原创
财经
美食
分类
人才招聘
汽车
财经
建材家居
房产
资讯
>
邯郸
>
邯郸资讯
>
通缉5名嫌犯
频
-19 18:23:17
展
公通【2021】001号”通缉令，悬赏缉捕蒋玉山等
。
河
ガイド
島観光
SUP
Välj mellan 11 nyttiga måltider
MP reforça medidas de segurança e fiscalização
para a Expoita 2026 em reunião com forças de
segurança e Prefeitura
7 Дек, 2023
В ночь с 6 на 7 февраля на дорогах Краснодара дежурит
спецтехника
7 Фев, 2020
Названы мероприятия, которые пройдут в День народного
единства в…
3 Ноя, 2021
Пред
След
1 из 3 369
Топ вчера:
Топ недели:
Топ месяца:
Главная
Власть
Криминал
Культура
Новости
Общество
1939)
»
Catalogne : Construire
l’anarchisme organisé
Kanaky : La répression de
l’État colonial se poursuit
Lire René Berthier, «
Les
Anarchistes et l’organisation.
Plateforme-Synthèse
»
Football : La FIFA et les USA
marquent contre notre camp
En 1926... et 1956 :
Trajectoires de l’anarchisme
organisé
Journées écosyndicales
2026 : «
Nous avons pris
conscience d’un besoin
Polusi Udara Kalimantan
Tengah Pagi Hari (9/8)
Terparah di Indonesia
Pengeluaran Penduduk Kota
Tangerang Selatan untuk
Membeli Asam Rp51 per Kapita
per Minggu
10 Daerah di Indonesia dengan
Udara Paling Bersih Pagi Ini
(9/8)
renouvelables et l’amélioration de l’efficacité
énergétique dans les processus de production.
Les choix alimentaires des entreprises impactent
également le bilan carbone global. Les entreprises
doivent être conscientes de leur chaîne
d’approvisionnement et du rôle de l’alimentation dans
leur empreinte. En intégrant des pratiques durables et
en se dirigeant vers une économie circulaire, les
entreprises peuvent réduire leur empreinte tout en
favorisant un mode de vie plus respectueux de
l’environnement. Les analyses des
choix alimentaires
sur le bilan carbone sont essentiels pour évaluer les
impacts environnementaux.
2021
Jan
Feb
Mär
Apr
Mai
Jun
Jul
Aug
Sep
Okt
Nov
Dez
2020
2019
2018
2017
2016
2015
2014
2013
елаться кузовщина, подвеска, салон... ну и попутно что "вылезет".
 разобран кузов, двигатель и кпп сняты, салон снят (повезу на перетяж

Task statement ->
Return, please, the lines of the data from the first through the line containing "l’État colonial se poursuit", both kept, exactly as they stand and nothing more.

Reply ->
原创
财经
美食
分类
人才招聘
汽车
财经
建材家居
房产
资讯
>
邯郸
>
邯郸资讯
>
通缉5名嫌犯
频
-19 18:23:17
展
公通【2021】001号”通缉令，悬赏缉捕蒋玉山等
。
河
ガイド
島観光
SUP
Välj mellan 11 nyttiga måltider
MP reforça medidas de segurança e fiscalização
para a Expoita 2026 em reunião com forças de
segurança e Prefeitura
7 Дек, 2023
В ночь с 6 на 7 февраля на дорогах Краснодара дежурит
спецтехника
7 Фев, 2020
Названы мероприятия, которые пройдут в День народного
единства в…
3 Ноя, 2021
Пред
След
1 из 3 369
Топ вчера:
Топ недели:
Топ месяца:
Главная
Власть
Криминал
Культура
Новости
Общество
1939)
»
Catalogne : Construire
l’anarchisme organisé
Kanaky : La répression de
l’État colonial se poursuit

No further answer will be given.